_ACTIVITY_. Find the line that contains "KABEL & LEITUNGEN"; please output it and each line after it, exactly as shown, up to the end of the entries below, skipping pictures.

Dataset records:
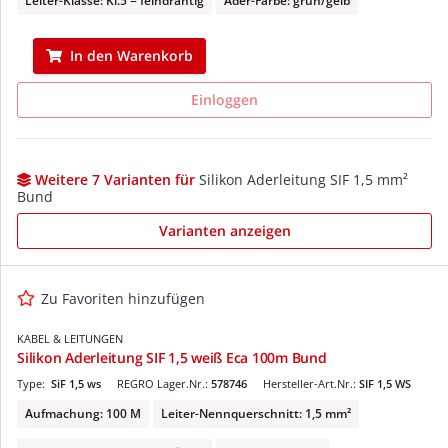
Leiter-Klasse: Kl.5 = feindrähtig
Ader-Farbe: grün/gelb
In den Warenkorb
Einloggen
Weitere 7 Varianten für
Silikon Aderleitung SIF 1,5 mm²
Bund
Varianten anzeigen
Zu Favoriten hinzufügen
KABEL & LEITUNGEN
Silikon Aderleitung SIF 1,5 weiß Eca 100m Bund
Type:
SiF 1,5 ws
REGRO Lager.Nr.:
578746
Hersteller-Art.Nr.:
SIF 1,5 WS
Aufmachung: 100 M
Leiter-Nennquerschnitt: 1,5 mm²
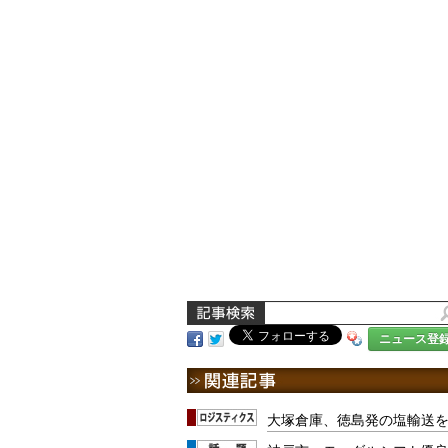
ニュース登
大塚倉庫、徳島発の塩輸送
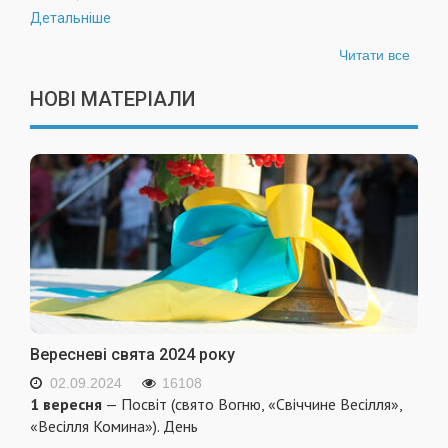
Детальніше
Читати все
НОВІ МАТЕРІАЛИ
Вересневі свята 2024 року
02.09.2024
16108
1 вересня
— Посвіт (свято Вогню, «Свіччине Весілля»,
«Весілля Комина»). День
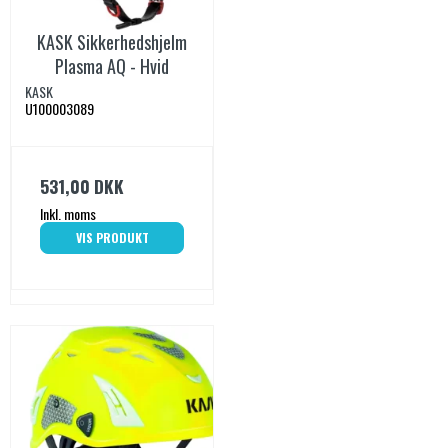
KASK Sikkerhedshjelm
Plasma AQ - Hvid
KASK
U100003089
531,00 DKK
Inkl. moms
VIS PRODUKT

_SOLUTION FOR THIS EXERCISE_.
KABEL & LEITUNGEN
Silikon Aderleitung SIF 1,5 weiß Eca 100m Bund
Type:
SiF 1,5 ws
REGRO Lager.Nr.:
578746
Hersteller-Art.Nr.:
SIF 1,5 WS
Aufmachung: 100 M
Leiter-Nennquerschnitt: 1,5 mm²
ニュース登
大塚倉庫、徳島発の塩輸送
Детальніше
Читати все
НОВІ МАТЕРІАЛИ
Вересневі свята 2024 року
02.09.2024
16108
1 вересня
— Посвіт (свято Вогню, «Свіччине Весілля»,
«Весілля Комина»). День
KASK Sikkerhedshjelm
Plasma AQ - Hvid
KASK
U100003089
531,00 DKK
Inkl. moms
VIS PRODUKT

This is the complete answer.